Do you think that CIOs who are comfortable with a proprietary
OS will want to migrate to an open source product?
The pressure to deliver bottom-line results is leading businesses to look for
new ways to drive costs down in their operations. Open source is a way of creating
valuable, viable software in an environment of shared intellectual property.
The central premise is that no single vendor will have all the necessary resources,
or find it strategically viable, to build all of the functionality that a wide
range of users will need. So open source creates a collaborative effort based
on the notion of community property. Open source economics are particularly
effective with platform software such as OSs, browsers and Integrated Development
Environments (IDEs) that are hard to create, but for which no rational customer
would be willing to pay the true costs.
What are the challenges during migration from Solaris 9
to open source Solaris 10, and how can they be resolved?

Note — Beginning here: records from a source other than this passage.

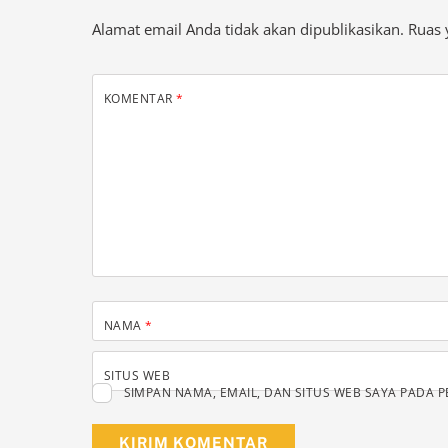
KOMENTAR
*
NAMA
*
SITUS WEB
SIMPAN NAMA, EMAIL, DAN SITUS WEB SAYA PADA 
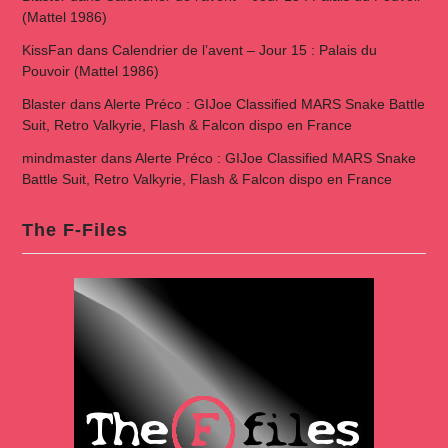
(Mattel 1986)
KissFan
dans
Calendrier de l’avent – Jour 15 : Palais du
Pouvoir (Mattel 1986)
Blaster
dans
Alerte Préco : GIJoe Classified MARS Snake Battle
Suit, Retro Valkyrie, Flash & Falcon dispo en France
mindmaster
dans
Alerte Préco : GIJoe Classified MARS Snake
Battle Suit, Retro Valkyrie, Flash & Falcon dispo en France
The F-Files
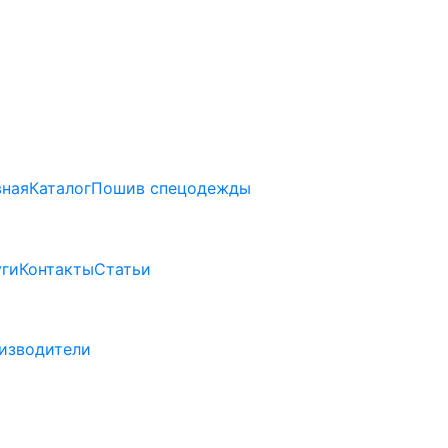
вная
Каталог
Пошив спецодежды
уги
Контакты
Статьи
изводители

Migration from Solaris 9 to open source Solaris 10 is completely hassle-free
since Sun assures binary compatibility between the two versions.
What are the advantages that Solaris 10 gives a CIO?
Solaris 10 offers a number of benefits. The developer community gets more of
the features it wants without any commercial clutter. The technology evolves
faster as more developer effort can be applied to the features, and stability
is achieved sooner as every beta tester can be a bug fixer.
Development costs can go down since it will be possible to harness global talent
pools. User populations are higher as the software is free in binary and source
form. A number of new features such as predictive self-healing and Zetabyte
File System ensure continual availability.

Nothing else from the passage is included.